* _HOW TO COMPLETE THIS TASK_
For the word "growth", state how many lines of the records include it, with no other text.

[Document layout analysis data]
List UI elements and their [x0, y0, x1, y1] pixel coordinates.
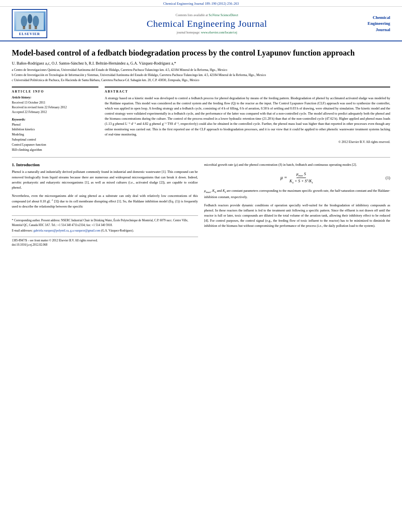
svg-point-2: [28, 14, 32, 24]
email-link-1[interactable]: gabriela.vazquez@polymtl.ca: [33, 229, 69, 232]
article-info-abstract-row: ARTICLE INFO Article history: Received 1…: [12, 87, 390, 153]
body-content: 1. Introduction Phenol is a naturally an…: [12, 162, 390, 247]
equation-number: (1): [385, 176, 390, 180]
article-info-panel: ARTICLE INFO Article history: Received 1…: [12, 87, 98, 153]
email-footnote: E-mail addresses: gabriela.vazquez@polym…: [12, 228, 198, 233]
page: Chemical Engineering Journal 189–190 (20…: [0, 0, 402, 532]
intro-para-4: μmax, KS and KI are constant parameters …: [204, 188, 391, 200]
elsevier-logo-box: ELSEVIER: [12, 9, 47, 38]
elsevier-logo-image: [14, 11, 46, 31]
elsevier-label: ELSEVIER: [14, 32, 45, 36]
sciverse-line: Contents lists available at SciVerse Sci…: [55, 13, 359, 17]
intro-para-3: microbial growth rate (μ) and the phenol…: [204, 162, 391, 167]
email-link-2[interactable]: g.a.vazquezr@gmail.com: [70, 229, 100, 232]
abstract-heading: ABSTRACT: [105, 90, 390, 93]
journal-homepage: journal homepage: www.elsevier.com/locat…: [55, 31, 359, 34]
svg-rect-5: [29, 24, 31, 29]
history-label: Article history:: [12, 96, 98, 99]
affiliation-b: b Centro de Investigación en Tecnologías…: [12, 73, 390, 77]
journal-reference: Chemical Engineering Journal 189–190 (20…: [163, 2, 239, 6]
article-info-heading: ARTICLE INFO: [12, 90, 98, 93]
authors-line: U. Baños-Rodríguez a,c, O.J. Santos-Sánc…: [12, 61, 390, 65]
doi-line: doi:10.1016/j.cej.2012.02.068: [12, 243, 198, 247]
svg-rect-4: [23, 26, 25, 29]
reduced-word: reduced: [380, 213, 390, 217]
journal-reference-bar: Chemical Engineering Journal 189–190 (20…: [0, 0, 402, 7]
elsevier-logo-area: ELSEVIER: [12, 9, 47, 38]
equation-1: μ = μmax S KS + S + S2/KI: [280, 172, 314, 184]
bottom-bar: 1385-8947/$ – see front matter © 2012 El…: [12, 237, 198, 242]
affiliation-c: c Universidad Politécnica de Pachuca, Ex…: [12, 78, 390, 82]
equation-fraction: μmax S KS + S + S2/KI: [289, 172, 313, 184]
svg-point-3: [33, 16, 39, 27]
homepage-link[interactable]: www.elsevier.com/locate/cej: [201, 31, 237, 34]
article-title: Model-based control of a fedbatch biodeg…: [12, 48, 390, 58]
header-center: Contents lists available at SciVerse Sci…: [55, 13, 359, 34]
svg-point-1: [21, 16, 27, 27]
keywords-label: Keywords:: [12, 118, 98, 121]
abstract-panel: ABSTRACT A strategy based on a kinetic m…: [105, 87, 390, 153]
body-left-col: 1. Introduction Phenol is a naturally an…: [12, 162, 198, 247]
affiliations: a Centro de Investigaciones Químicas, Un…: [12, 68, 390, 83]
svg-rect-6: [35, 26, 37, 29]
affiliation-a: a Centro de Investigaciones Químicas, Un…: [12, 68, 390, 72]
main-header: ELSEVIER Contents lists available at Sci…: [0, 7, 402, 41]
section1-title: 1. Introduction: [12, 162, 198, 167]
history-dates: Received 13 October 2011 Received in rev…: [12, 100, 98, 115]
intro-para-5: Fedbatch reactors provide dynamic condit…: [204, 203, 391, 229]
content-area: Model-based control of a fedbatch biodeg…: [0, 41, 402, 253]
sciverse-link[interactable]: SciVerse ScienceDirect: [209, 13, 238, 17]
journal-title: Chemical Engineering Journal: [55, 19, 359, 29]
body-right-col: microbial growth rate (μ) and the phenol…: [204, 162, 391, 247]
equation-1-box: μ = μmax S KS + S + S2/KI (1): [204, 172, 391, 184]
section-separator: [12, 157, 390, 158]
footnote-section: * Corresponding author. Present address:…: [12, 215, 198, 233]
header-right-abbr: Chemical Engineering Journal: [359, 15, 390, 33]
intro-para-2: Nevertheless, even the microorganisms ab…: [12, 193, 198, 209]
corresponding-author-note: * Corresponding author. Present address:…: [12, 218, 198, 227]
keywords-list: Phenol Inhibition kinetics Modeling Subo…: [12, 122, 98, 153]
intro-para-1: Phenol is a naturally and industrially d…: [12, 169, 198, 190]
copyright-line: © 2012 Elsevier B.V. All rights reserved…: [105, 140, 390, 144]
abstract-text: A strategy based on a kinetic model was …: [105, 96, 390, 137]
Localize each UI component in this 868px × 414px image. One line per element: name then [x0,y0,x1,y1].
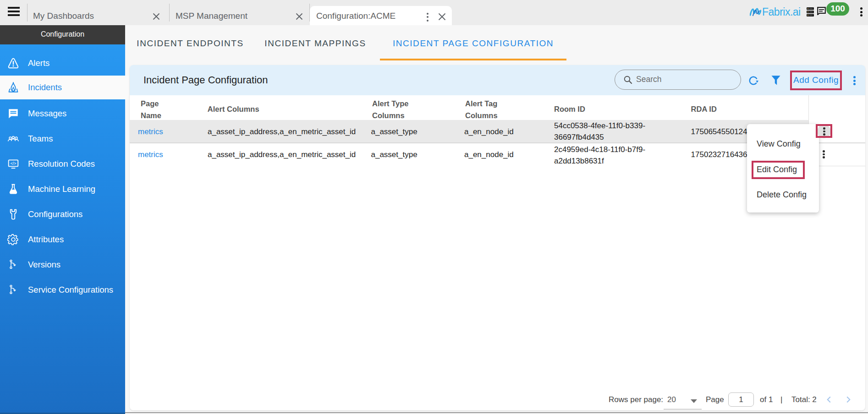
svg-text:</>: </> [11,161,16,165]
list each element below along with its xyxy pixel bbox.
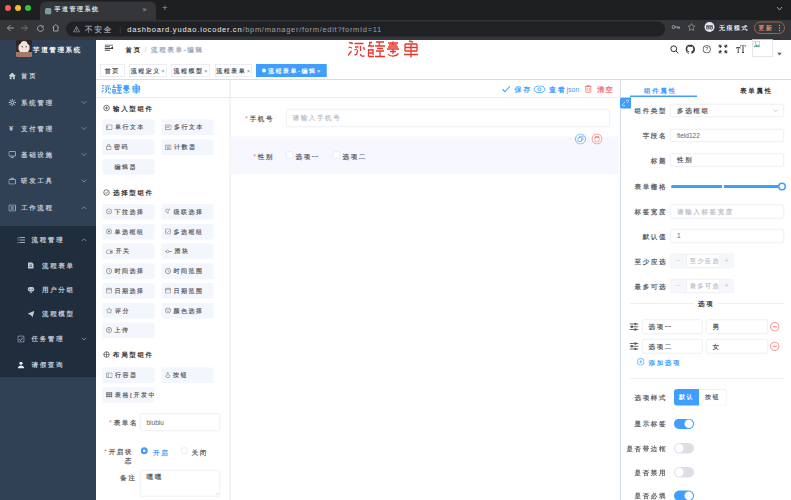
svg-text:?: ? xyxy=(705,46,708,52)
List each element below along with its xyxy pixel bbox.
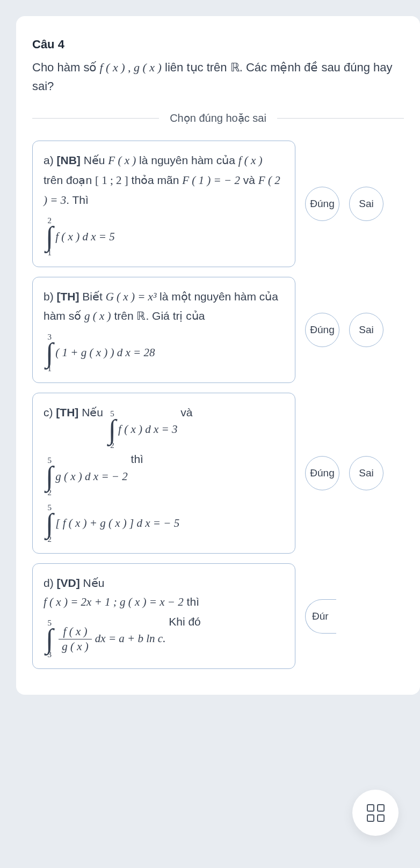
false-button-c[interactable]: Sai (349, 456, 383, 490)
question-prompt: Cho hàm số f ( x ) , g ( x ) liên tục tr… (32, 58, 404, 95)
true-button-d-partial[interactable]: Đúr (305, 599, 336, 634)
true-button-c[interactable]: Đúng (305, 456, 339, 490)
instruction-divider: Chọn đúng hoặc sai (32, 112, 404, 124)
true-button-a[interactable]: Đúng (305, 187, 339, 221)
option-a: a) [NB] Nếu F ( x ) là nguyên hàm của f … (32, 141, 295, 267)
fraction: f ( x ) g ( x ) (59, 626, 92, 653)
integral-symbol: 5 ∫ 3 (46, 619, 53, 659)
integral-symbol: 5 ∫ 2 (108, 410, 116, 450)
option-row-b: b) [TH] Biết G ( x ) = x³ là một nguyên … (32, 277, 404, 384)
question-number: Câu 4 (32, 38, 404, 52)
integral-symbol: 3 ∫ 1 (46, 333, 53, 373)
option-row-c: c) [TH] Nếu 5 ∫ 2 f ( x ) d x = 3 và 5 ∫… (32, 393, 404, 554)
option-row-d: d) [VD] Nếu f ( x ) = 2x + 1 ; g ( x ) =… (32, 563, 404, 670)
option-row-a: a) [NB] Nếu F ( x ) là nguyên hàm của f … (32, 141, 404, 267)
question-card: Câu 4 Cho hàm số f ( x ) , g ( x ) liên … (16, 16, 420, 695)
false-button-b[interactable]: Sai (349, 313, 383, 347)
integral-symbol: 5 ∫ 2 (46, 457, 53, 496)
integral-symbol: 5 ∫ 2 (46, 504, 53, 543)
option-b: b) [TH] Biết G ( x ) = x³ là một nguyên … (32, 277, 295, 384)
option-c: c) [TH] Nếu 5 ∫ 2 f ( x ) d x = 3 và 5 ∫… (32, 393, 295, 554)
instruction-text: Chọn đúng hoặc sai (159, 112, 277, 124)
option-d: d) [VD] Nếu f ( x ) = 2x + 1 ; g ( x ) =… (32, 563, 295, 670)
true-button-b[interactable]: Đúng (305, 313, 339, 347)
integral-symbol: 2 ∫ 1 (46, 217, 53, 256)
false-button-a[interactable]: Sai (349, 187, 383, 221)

* _ANSWER SECTION_
2